The jury, sworn in Monday afternoon, is expected to hear testimony over the next six weeks from roughly 120 witnesses. Six of them will deliberate, while the others will serve as alternates.

If the jurors find the individual defendants liable, they will recommend the amount of money that each defendant would have to repay the NRA.

They would have also been tasked with recommending whether LaPierre should be ousted from the helm of the group, but LaPierre’s resignation has rendered that moot. They are still tasked with recommending whether Frazer should be removed from his position.

In a potential second phase of the trial, New York Supreme Court Judge Joel Cohen, who has the final say over monetary damages and remedies, could determine whether the defendants should be permanently barred from serving on the board of any charity in New York and whether an independent monitor should oversee the NRA’s finances.

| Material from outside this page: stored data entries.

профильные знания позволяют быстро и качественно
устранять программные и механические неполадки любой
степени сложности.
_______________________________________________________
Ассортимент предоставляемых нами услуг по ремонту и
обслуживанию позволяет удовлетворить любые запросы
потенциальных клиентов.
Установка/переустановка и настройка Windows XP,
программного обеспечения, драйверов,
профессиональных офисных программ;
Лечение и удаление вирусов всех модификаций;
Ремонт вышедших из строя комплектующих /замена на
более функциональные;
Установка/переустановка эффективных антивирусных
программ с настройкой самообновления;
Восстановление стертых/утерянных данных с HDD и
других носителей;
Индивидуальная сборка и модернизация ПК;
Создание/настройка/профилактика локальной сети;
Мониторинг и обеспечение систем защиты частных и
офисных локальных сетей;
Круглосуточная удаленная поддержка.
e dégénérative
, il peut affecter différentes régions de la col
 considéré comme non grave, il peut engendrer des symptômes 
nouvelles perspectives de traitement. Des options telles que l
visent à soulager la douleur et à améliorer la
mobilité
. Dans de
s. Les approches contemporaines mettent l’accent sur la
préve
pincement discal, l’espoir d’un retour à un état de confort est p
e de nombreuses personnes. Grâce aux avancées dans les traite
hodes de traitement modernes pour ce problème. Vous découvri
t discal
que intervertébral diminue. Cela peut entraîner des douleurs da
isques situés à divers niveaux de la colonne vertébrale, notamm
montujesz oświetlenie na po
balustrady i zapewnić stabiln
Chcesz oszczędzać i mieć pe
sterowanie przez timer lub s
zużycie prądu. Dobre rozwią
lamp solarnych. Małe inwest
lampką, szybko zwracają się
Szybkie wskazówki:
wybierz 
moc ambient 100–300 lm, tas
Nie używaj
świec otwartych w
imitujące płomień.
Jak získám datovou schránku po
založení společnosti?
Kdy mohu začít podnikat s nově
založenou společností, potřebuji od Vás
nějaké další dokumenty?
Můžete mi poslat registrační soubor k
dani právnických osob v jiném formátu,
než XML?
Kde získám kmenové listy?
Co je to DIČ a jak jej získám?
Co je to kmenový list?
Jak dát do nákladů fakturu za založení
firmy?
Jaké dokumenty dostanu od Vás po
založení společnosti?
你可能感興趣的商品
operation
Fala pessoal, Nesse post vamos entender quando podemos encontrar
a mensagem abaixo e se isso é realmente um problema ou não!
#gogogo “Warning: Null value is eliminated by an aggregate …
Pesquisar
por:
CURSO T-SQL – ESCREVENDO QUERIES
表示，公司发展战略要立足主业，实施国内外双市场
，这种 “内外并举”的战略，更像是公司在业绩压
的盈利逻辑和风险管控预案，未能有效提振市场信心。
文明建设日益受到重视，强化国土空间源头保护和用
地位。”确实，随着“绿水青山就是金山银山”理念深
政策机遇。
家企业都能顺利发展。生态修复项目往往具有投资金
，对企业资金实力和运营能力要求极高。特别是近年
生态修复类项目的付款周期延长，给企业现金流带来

None of the defendants have been criminally charged as part of James’ lawsuit.

The trial begins after years of failed attempts by the defendants to dismiss the lawsuit, change the court venue and countersue. The NRA also filed for Chapter 11 bankruptcy.

James initially set out to dissolve the NRA as part of her suit. However, Cohen dismissed that effort in 2022, saying her complaint “does not allege the type of public harm that is the legal linchpin for imposing the ‘corporate death penalty.’”

The lawsuit also targets the NRA as a whole. The organization has operated as a nonprofit charitable corporation in New York since 1871. Its assets are required by law to be used in a way that serves the interests of its membership and advances its charitable mission.

In the last few years, the NRA has been considerably weaker, with less influence in the political sphere and fewer members. Membership fell to 4.2 million from almost 6 million five years ago, The New York Times reported. Membership dues dropped by $14 million from 2021 to 2022, according to an audit filed as part of the lawsuit.

The defense for each of the individual defendants and the NRA finished their opening statements shortly before 1 p.m. Tuesday.

The plaintiffs were expected to call their first witness later in the day.